At the time, I was in my early forties and was also trying to come to terms with some personal and professional disappointments that might be more easily couched as a midlife crisis. I was putting on a good face in my new surroundings “down under,” but I was probably suffering from depression and the fact that George W Bush was about to be reelected was not making my prospects for recovery any easier.
For the most part, I was happy to be out of the US for a time, and there wasn’t much that I missed other than my family and the lack of a jazz radio station, which apparently was not a thing in New Zealand. To pick up the slack, I found a few “internet radio” jazz stations on my computer and thought, “Wouldn’t it be nice to have a little internet radio that I could take around like we did in the 70’s as kids with our transistor radios?” It occurred to me that such a device could be made quite easily, although I was not aware of anything of that nature being in existence.
At that moment, I was filled with a sense of excitement and hope. I was going to invent this very thing. For the next few weeks I worked out the details in my head, bottling myself up in our little rental cottage and ignoring the warming weather after a dreary winter, as October turned towards November and New Zealand’s summer approached. I could think of nothing else, but this mythical radio. I researched how to file a patent. Although they recommend that you have a search done to determine whether your invention had already been patented, I had little time for such details and, frankly, it wasn’t something I wanted to hear, because I was on a high that had started chipping off some of the melancholy I had been feeling for the better part of two years.
I worked out the details and included all the “patent-y” kind of verbiage recommended on the internet and created what you see in the link above, bluffing my way through technical details that had passed me by since my computer programming days in the late 1980’s. I then sent it out to the U.S. Patent Office. For the first few weeks, I waited to hear back from them about my amazing invention. I did not receive anything. As time went on, my depression lifted and my interest in the invention began to fade. I assumed perhaps it had already been invented by someone else and I was just another nut job for the folks at the patent office. I was a little bit embarrassed by the whole thing, like someone who made a fool of himself at a party and the next morning started reviewing the previous night’s events. By the time I returned to the U.S. a year and a half later, I still hadn’t heard anything and had effectively forgotten about it.
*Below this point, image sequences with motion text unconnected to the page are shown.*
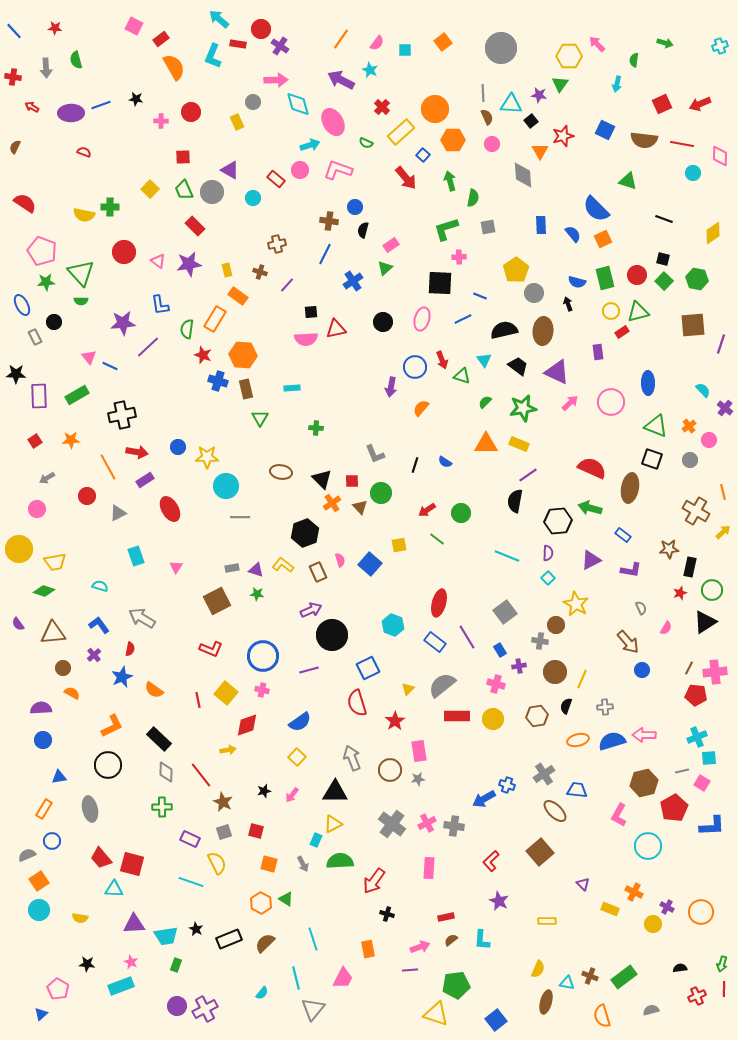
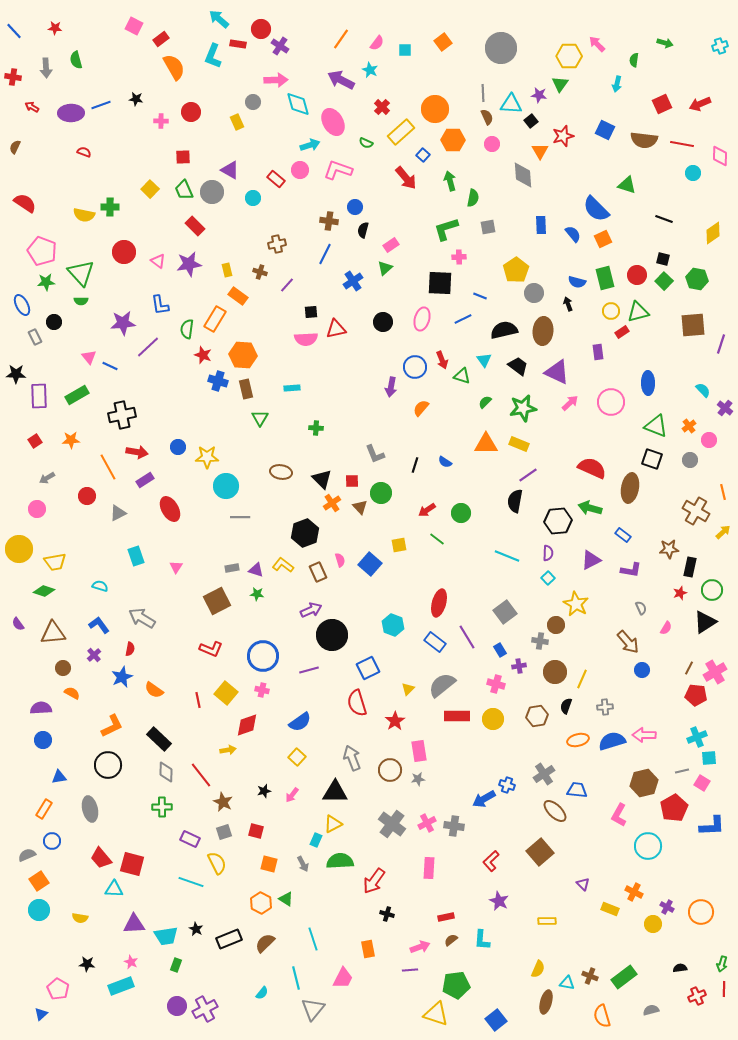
green triangle at (628, 181): moved 1 px left, 4 px down
pink cross at (715, 672): rotated 25 degrees counterclockwise
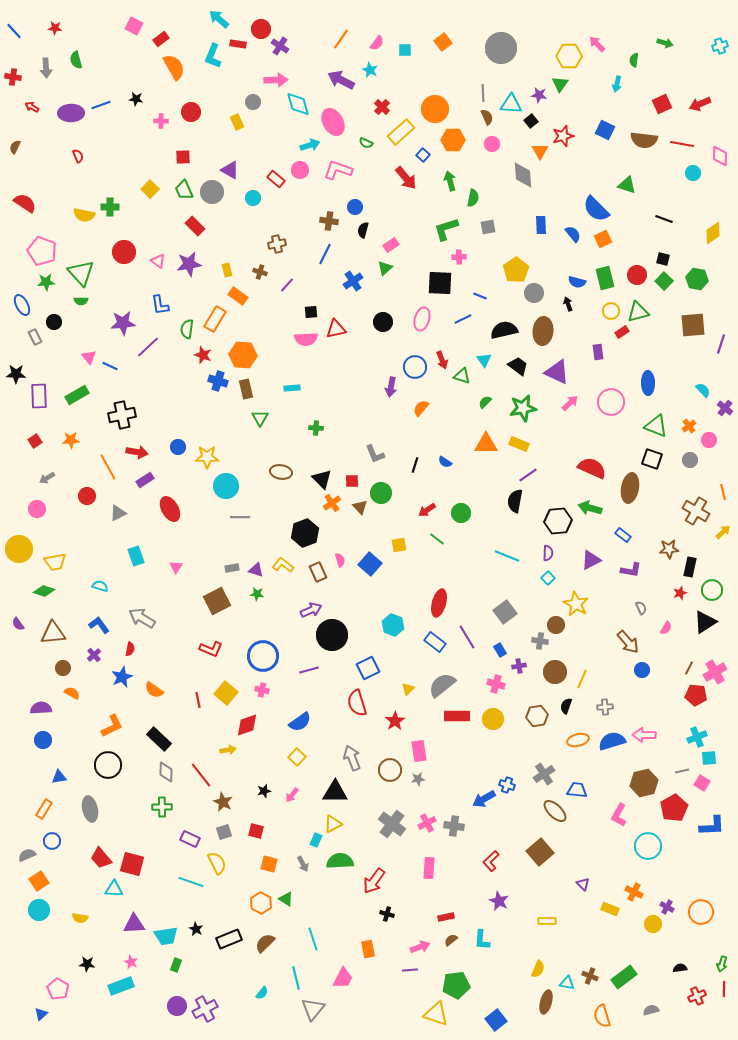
red semicircle at (84, 152): moved 6 px left, 4 px down; rotated 48 degrees clockwise
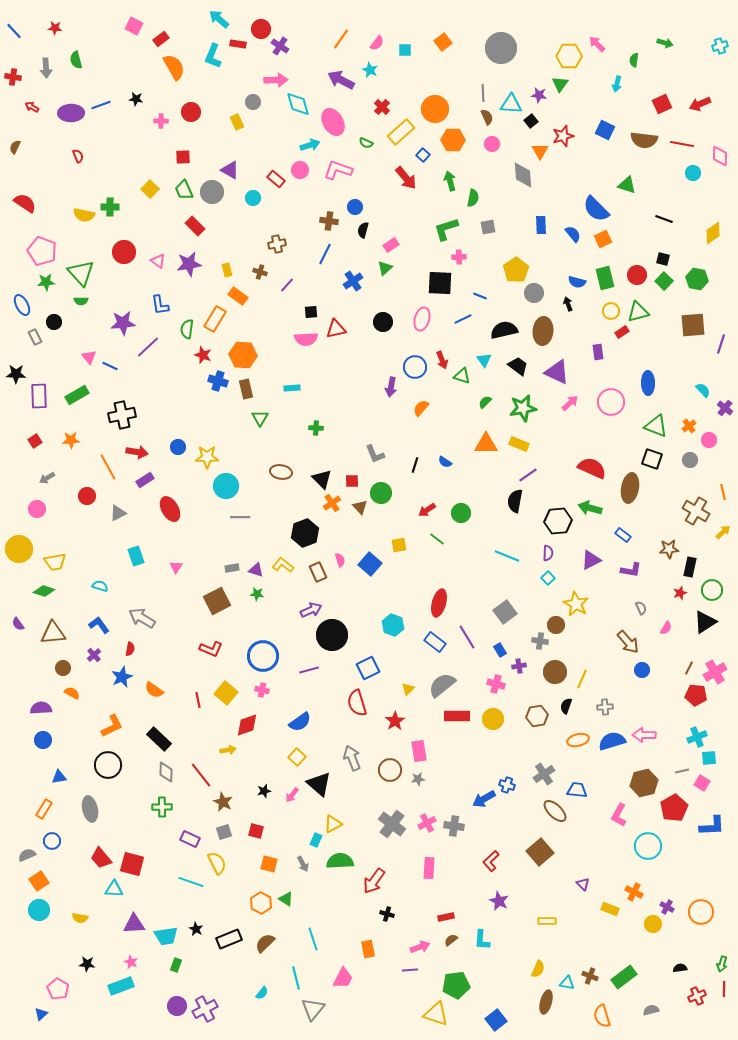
black triangle at (335, 792): moved 16 px left, 8 px up; rotated 40 degrees clockwise
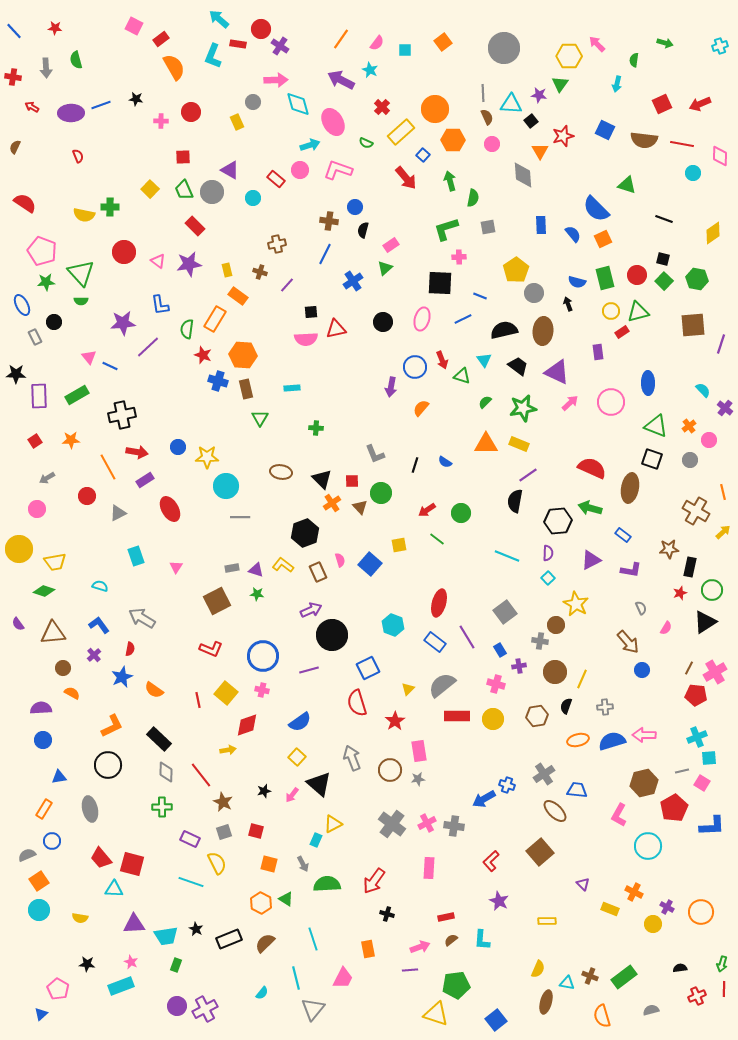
gray circle at (501, 48): moved 3 px right
green semicircle at (340, 861): moved 13 px left, 23 px down
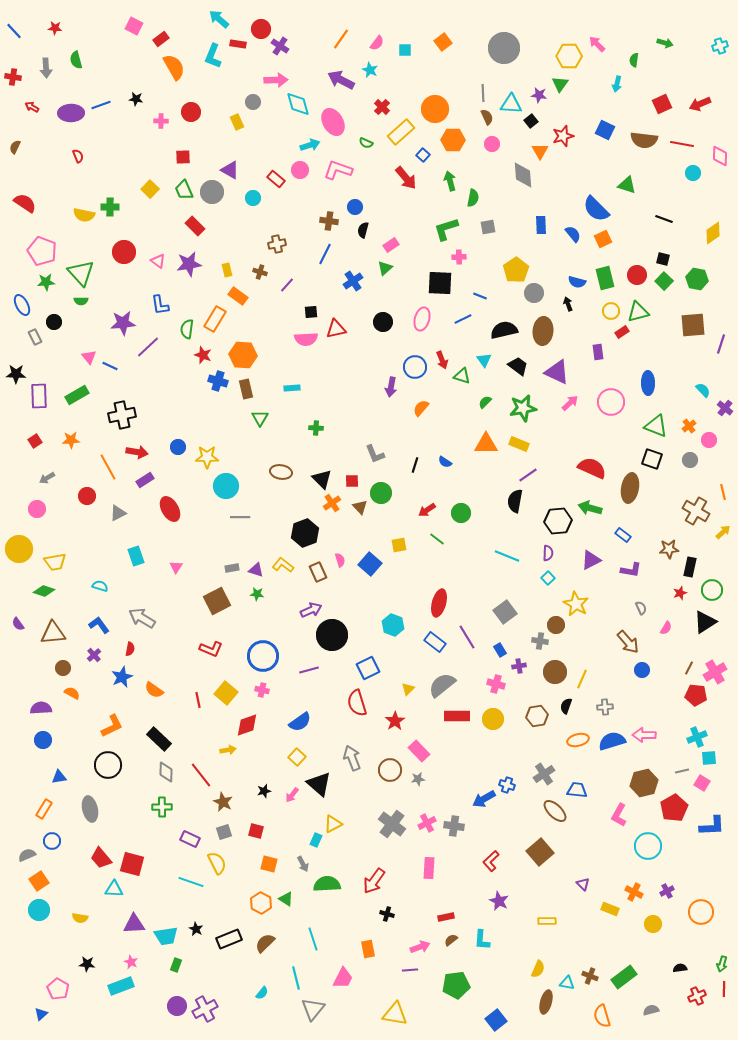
pink rectangle at (419, 751): rotated 35 degrees counterclockwise
purple cross at (667, 907): moved 16 px up; rotated 32 degrees clockwise
yellow triangle at (436, 1014): moved 41 px left; rotated 8 degrees counterclockwise
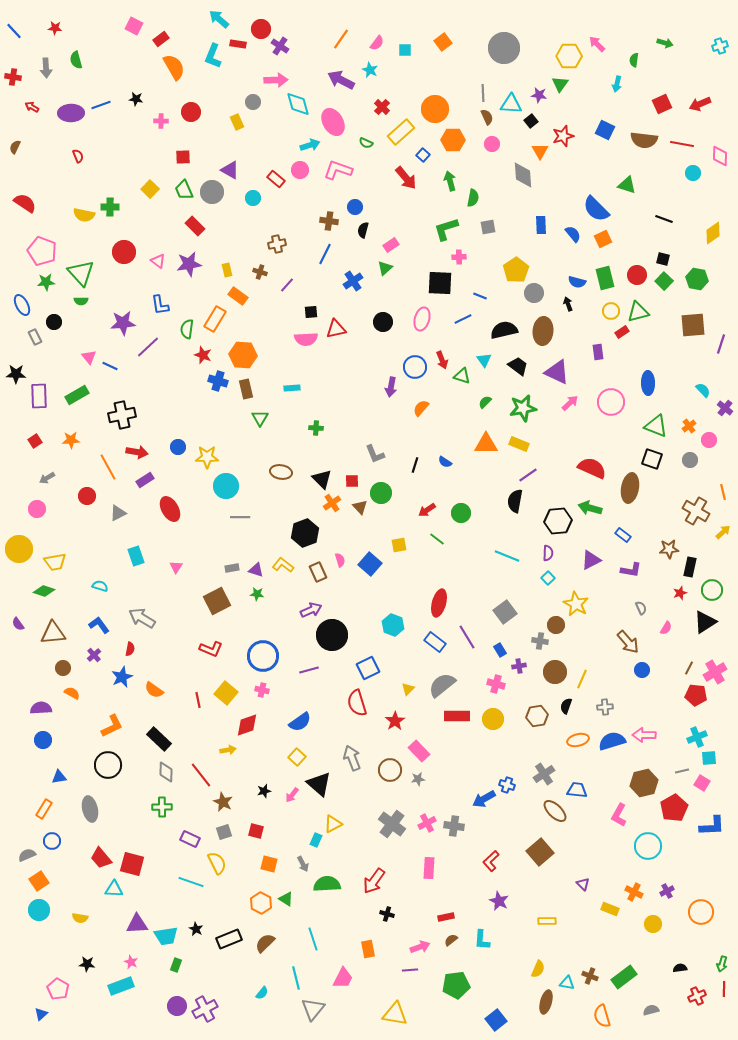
purple triangle at (134, 924): moved 3 px right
Thus it came as quite a surprise to me the other day to discover that the patent had been filed (on election day in 2004, ironically enough), and the U.S. Patent office had attempted unsuccessfully to contact me shortly after I had left New Zealand, so the patent was at some point designated as “abandoned.” I have no thought of doing anything with it, of course, and the technology has long surpassed my idea, whether or not it was an original idea. However, I believe that the application served a valuable purpose for me, which was to lift myself up from a dark place and move on with my life in all of its joys and disappointments. I suppose getting a Harley when I returned to the U.S. put me over the top, allowing me to fully resolve my midlife crisis in all its grandeur and cliche.
The beauty of having a fanciful idea that was my own, I think, was that it allowed me to break from my imposed captivity. In an internet connected world, it can appear that no stone is left unturned and originality is elusive. Life may seem more convenient and interconnected, yet these conditions encourage mechanistic thinking and playing a cog in a grand plan rather than bold individualism. In such a world, trying to find flashes of inspiration and inventiveness can feel doomed to failure and I think that we lose something as persons when we cannot express our individuality and natural creativity.
I am proud to have this failed invention as a little reminder of that.